Who takes care of those who take care: meeting discusses mental health in Vila Esperança

This article was translated by Antonio Oliveira, a volunteer participant in the Translation Community at Instituto Elos.

Read it in Portuguese here.
Read it in Spanish here.

An unpublished research conducted by Instituto Elos reveals that 65% of the leaders connected to our work in Baixada Santista dedicate themselves daily to work in their territories. Additionally, 52% of the interviewed leaders do not receive professional psychological support. Considering this, we organized opportunities for exchange on the topic of mental health with partner territories. That’s what happened in Vila Esperança on June 24.

As you already know, Instituto Elos worked with residents in Vila Esperança over the last year, strengthening the development of collective dreams of transformation. One of the outcomes of this work was the renovation of the headquarters of the De Bem com Mangue Association. You can read the full story here. This time, the local leaders welcomed the group from “Mental Health and Care – sociocultural, ethical, and political aspects,” an extension project from the Federal University of São Paulo – UNIFESP.

The group of students got to know the new space and learned more about the activities planned for the second semester. One of the exchanges took place with Francisca, a young writer from Vila Esperança. She is only 10 years old and has just released her first book.

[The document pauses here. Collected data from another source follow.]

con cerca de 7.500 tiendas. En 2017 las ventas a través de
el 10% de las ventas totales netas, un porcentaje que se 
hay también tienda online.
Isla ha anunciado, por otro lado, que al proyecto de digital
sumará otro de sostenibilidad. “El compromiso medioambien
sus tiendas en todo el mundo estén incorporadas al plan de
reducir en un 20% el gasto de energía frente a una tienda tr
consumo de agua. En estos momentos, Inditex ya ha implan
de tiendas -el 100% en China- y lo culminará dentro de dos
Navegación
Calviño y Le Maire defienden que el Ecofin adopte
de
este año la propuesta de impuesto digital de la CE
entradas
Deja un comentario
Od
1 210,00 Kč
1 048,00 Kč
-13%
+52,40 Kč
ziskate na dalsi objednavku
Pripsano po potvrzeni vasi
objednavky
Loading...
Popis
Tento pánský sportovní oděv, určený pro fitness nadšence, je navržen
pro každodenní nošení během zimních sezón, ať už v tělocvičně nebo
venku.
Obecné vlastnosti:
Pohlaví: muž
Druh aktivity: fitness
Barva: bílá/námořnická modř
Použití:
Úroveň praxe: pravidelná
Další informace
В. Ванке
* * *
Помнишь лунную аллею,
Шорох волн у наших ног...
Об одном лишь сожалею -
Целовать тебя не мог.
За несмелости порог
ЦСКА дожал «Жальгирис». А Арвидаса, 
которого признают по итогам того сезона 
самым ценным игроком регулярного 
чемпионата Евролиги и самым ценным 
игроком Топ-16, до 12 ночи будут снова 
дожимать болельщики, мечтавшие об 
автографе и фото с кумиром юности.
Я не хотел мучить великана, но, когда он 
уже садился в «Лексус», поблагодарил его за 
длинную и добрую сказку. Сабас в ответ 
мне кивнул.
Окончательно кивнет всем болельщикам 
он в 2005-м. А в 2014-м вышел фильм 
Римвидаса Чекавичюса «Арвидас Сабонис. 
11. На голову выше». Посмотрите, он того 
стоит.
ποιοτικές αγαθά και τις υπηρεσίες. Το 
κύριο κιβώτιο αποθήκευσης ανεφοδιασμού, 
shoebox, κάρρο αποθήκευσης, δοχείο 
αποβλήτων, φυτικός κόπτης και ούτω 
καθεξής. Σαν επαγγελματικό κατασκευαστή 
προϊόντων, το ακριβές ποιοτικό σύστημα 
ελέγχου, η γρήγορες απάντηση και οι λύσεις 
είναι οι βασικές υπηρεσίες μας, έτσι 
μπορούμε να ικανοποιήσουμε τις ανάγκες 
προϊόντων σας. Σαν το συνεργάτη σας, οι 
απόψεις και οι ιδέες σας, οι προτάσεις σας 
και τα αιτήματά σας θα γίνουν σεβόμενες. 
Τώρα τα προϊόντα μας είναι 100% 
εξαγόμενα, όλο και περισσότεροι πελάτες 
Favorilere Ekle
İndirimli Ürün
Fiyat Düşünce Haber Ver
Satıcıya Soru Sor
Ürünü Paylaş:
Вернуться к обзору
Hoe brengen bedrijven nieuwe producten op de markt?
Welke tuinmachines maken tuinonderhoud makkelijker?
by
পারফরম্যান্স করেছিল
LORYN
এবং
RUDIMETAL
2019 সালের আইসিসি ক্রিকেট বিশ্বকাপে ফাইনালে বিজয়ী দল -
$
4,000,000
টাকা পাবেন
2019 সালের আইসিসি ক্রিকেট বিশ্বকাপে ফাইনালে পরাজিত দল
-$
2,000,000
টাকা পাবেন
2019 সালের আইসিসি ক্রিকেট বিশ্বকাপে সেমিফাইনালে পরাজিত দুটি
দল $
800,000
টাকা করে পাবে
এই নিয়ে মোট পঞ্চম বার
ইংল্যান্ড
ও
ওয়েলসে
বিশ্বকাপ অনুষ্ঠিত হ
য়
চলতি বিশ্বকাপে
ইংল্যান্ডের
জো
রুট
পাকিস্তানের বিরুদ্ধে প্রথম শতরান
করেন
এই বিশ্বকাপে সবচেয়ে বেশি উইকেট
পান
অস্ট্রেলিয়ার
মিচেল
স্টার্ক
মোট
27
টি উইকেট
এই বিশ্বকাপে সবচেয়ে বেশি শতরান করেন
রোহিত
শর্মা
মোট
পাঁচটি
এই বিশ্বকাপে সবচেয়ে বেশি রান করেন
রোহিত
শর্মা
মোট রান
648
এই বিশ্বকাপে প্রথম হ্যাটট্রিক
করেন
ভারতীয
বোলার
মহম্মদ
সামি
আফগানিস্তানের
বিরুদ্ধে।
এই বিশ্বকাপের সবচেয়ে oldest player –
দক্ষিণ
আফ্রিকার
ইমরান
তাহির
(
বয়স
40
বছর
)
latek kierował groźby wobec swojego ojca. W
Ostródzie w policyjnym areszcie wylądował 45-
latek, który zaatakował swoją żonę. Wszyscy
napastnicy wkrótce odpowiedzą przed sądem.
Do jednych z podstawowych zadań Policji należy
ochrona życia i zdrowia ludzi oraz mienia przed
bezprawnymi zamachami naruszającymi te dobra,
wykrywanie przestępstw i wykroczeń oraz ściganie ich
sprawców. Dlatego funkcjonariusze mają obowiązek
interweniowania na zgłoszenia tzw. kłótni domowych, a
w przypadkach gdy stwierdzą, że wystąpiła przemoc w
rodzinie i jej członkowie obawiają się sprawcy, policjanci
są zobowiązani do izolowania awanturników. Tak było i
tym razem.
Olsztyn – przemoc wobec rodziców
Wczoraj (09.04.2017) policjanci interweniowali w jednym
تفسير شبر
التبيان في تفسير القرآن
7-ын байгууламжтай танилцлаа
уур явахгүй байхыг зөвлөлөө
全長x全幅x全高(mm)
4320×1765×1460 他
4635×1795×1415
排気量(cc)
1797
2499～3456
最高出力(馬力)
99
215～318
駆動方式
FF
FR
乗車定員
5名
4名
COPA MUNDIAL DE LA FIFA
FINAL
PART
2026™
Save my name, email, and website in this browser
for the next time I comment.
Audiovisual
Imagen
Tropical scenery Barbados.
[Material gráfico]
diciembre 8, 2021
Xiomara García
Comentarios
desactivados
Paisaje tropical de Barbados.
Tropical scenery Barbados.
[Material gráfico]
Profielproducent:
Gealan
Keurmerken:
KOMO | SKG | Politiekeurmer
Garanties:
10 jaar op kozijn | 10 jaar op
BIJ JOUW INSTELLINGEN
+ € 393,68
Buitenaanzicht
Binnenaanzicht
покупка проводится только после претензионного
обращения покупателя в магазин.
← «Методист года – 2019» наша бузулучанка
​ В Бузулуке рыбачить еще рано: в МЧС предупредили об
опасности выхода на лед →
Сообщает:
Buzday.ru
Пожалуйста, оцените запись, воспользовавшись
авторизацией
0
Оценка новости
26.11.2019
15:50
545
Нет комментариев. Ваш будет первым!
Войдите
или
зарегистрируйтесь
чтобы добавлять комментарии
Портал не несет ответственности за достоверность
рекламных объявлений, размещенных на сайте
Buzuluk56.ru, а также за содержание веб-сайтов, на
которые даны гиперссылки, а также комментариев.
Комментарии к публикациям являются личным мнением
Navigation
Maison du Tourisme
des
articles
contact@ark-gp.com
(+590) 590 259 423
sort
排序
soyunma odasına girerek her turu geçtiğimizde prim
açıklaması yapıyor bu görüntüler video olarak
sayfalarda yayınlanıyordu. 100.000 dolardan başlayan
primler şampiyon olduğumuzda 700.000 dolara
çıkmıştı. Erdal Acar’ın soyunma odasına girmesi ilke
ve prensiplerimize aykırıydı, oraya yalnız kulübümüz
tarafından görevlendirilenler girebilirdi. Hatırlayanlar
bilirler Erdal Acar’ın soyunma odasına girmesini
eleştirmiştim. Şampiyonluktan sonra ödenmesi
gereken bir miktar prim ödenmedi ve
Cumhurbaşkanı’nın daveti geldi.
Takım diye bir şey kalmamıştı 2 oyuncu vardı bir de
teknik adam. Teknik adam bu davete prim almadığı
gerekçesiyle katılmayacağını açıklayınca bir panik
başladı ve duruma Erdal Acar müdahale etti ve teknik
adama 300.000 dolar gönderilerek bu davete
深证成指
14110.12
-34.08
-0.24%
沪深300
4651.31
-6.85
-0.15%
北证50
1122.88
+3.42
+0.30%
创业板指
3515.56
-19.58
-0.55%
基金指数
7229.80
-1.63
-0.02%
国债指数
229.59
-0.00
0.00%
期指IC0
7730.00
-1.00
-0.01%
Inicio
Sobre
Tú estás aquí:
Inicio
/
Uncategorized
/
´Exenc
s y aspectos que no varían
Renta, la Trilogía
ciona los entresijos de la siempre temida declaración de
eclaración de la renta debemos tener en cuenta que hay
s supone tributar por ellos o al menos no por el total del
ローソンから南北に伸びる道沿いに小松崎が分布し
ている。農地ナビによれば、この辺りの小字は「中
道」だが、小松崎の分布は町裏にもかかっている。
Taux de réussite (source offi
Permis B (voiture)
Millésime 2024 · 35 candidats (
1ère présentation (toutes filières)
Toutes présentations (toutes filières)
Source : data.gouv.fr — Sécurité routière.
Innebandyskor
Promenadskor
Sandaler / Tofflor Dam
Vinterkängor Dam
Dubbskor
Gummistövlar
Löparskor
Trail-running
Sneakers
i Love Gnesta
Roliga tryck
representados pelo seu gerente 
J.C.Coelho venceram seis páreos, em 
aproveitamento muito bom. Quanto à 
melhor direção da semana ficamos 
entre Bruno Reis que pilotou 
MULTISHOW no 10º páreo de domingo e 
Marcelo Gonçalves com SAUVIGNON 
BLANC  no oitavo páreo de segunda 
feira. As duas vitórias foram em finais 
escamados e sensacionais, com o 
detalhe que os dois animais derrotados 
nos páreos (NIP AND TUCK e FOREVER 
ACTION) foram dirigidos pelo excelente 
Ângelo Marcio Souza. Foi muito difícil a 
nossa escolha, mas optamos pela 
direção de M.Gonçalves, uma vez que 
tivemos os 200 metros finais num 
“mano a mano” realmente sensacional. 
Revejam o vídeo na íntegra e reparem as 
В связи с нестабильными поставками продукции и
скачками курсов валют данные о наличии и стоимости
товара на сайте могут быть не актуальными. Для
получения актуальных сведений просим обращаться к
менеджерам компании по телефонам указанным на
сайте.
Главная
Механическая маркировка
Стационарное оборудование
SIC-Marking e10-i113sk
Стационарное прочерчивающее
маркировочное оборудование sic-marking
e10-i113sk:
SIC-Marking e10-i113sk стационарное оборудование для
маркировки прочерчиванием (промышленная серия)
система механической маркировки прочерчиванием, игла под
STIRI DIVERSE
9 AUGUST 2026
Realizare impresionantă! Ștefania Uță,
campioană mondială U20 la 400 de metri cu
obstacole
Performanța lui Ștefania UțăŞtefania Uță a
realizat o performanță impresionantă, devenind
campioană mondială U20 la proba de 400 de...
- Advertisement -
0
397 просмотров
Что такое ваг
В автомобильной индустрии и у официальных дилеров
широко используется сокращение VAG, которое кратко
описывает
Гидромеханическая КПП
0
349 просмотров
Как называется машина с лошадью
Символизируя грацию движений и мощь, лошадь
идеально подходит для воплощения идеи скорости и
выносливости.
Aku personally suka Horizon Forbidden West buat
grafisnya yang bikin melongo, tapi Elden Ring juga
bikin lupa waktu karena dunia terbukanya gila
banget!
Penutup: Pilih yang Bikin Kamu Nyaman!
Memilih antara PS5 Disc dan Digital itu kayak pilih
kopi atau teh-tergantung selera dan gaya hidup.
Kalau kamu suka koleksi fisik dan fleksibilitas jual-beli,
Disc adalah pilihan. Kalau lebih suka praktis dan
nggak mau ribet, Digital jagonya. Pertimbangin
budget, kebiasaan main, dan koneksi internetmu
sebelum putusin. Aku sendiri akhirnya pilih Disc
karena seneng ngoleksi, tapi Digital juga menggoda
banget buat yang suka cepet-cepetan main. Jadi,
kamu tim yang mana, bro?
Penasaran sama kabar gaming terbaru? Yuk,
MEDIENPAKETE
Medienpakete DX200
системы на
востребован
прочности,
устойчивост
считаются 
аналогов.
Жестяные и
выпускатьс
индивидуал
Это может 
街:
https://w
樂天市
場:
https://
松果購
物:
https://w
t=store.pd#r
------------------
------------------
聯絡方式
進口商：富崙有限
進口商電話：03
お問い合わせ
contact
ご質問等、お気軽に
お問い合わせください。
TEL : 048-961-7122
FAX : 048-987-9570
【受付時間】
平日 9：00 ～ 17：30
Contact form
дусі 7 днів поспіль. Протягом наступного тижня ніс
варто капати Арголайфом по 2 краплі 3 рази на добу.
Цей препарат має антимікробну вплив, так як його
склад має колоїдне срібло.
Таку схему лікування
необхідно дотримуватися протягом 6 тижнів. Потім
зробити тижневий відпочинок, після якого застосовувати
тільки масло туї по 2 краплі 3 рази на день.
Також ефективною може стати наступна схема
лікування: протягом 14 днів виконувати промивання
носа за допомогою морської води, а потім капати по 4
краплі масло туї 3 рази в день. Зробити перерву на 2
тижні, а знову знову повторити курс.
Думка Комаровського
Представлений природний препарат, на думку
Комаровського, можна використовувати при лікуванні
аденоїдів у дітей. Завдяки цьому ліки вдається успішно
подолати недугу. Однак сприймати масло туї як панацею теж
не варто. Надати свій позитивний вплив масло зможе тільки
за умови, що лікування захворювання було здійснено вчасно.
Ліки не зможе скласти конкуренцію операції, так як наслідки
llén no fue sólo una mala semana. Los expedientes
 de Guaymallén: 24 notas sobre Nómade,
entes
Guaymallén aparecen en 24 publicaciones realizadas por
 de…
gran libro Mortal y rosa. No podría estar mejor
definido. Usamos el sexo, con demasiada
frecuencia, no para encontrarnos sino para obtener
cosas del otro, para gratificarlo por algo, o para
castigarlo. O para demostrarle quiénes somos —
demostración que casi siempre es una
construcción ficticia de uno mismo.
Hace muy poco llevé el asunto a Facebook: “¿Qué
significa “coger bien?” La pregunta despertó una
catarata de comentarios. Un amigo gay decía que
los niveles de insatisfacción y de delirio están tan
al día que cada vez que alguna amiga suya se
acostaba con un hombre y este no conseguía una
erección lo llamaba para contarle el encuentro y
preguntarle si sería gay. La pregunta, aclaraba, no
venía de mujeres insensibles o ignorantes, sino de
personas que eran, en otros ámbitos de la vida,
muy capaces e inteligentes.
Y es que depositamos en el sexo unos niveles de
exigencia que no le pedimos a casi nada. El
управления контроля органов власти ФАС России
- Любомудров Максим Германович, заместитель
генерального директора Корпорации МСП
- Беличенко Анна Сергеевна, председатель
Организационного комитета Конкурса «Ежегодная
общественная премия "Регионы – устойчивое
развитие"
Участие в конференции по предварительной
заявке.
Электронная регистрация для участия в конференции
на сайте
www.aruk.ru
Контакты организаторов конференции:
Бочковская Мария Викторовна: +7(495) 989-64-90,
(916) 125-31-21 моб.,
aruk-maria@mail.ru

The extension project seeks to promote spaces for exchange and discussions with territorial leaders about the practice of care in various layers of life. This theme is even more urgent for those who take care of so many others, such as community leaders. For this reason, they gathered the people in a circle and sought to name the topic based on the experiences and lived realities present there.

Juliana Gomides, one of the team members who closely accompanied Vila Esperança in recent months, summarizes one of the significant learnings of the day: “The conversation was incredible, and we realized that, in practice, caring here means living in community,” she says.

“The experience of getting to know the space and the different areas of action was incredible, enriching, and inspiring,” says Luiza Escardovelli, a student who is part of the extension group. She was particularly moved by something she heard amidst the ongoing conversations.

“One of the participants in the circle shared a phrase that is still echoing in me: ‘We are families that take care of families.’ This showed me the common and strengthened power of communities,” she reveals. Luiz also celebrates the presence of children throughout the meeting, as they, too, have to deal with many things at the same time. The meeting ended with a beautiful feijoada, shared by all the people in the circle.

Every year, at the end of each GSA Program, Instituto Elos provides follow-up and support to the territories that host the program. With an average duration of one year, during this time, local leaders have regular meetings with institutional facilitators who support various challenges.